For second time, Israel fails to abide by court order to bus Bedouin kids to preschool

3- and 4-year-old kids from unrecognized Bedouin villages in southern desert region still unable to attend preschools as Israel fails to provide transportation despite court ruling.

For the second time since December 2017, Israel has failed to abide by a court order to provide school buses for Bedouin preschool children in the country’s southern Naqab (Negev) desert region.

 

Adalah – The Legal Center for Arab Minority Rights in Israel sent a letter on 13 February 2018 to the Ministry of Education and to the Neve Midbar and Al-Qasoum Regional councils demanding they honor the commitment they made to the court to bus children aged 3-4 from the unrecognized villages in the Naqab to preschools. 

 

Preschool children in the Naqab Bedouin village of Al-Sira prepare to board a school bus during the brief period between March and June 2017 when the Education Ministry provided school transportation. (Photo by Khalil Al-Amor)

 

On 10 January 2018, a hearing was held at Be’er Sheva Administrative Court regarding a second administrative petition filed by Adalah in which it demanded that the Ministry of Education and the above regional councils fulfill their obligation to arrange a system of transportation for Bedouin children, including the residents of the village of Al-Jaraf.

 

Following the hearing, a notice was submitted to the court on behalf of the Ministry of Education and the regional councils stating that transportation services would immediately be provided to the children of the petitioners, residents of the villages of Al-Sira and Al-Jaraf, and concurrently to the other affected children. 

 

It was agreed that Al-Qasoum and Neve Midbar Regional Councils would transfer lists of children living in the unrecognized villages to the Ministry of Education within 10 days. The ministry would then begin transferring the necessary funds to the regional councils in order to activate the transportation services. This agreement between the Ministry of Education and the regional councils was given the status of a court ruling.

 

Adalah Attorney Sawsan Zaher indicted in her letter that, even though it was made in court, the authorities in question have reneged on their commitment: 

 

“We found that, apart from providing transport for two days to the children of the village of Al-Jaraf, these children do not have a means of transportation to their preschools.

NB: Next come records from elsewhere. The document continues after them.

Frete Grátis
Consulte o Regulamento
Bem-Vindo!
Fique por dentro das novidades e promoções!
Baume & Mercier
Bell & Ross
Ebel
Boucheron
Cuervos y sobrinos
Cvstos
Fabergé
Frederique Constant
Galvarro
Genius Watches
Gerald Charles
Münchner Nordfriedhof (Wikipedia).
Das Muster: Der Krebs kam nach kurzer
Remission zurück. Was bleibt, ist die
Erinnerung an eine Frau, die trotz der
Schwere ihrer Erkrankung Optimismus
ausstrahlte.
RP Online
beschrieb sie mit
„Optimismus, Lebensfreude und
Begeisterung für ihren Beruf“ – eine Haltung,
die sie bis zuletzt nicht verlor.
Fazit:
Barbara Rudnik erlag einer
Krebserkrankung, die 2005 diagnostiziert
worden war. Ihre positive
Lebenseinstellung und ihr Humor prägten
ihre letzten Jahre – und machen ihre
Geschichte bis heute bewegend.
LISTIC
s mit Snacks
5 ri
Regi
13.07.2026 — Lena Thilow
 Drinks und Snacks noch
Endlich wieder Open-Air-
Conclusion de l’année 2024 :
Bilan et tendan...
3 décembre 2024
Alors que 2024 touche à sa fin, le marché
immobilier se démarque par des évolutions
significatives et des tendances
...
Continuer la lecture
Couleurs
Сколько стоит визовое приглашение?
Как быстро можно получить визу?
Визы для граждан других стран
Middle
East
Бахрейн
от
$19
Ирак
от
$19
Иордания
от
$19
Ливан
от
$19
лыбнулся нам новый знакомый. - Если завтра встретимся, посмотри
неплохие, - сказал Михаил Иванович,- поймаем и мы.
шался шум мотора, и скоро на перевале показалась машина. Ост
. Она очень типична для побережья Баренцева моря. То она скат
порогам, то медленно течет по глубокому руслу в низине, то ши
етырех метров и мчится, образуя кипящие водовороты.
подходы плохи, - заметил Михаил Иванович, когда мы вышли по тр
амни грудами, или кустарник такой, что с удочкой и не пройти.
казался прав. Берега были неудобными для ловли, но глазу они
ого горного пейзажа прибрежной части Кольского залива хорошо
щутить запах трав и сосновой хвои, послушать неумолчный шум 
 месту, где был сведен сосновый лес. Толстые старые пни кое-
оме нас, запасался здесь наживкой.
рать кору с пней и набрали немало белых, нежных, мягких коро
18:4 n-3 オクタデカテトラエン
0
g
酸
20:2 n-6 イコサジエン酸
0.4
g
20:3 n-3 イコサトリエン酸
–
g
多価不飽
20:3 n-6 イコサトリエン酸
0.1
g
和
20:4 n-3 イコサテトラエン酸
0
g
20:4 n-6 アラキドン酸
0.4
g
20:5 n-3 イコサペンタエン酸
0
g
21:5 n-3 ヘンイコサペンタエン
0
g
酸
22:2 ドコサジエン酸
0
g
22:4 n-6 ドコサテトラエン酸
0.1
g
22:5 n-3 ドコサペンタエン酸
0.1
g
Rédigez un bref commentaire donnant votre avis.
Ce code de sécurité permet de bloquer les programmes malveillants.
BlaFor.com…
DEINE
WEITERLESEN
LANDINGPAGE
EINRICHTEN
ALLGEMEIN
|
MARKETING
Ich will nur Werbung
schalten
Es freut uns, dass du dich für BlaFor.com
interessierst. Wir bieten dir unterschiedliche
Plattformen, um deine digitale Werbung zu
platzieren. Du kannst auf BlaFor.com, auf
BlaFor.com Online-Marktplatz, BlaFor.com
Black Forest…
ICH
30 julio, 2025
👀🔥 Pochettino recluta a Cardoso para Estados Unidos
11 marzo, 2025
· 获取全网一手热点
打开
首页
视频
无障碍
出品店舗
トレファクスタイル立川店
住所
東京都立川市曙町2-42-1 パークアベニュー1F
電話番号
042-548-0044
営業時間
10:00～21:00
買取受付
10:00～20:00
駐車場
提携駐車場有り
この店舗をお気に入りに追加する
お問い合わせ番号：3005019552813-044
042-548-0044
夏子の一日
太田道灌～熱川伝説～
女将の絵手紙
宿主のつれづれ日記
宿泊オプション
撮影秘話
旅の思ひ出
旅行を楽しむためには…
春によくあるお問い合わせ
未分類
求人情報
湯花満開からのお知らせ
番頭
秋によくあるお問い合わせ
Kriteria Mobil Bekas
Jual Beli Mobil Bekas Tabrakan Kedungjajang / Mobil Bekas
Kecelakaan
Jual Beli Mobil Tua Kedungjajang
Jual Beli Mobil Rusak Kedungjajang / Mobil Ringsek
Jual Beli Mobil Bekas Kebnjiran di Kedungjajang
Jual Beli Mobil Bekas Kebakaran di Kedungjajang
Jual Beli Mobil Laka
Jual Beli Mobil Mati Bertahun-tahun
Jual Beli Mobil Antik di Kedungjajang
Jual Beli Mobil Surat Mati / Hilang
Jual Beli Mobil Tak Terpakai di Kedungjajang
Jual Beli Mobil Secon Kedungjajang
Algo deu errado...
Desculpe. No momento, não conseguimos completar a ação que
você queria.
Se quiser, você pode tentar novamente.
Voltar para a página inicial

Moreover, as you yourselves told the court, approval of the transportation system must also include the children of [other unrecognized] villages that were not part of the petition. The problem of transportation does not only involve one or two villages in the Naqab, but affects most of the unrecognized villages in the region, as well as those villages that have been recognized but are still in the planning stages. Hence, thousands of children aged 3-4 in the Naqab are being harmed by your decision,” Zaher wrote in Adalah’s letter. 

 

Adalah also noted that the children of another village, Umm Namila, have no transportation to preschools. In light of this fact, a representative of the village attended the hearing and forwarded a list of the children to a representative of the Ministry of Education, who agreed that the local council would subsidize the children’s transportation. Despite this, and more than a month after the hearing, the children of Umm Namila are still not able to access preschools.

 

Attorney Zaher noted that the commitment given at the previous hearing is the second one given in the context of legal proceedings that is not being implemented: “It is unnecessary to describe the tremendous damage caused to Bedouin children at such an early age due to their lack of preschool education, which is the result – in most cases – of your not living up to your commitment."

 

In light of the above, Adalah demanded that the Ministry of Education and the regional councils immediately organize transportation from the villages of Al-Jaraf and Umm Namila for preschool children, and that they provide an update on the provision of transportation for the other unrecognized villages.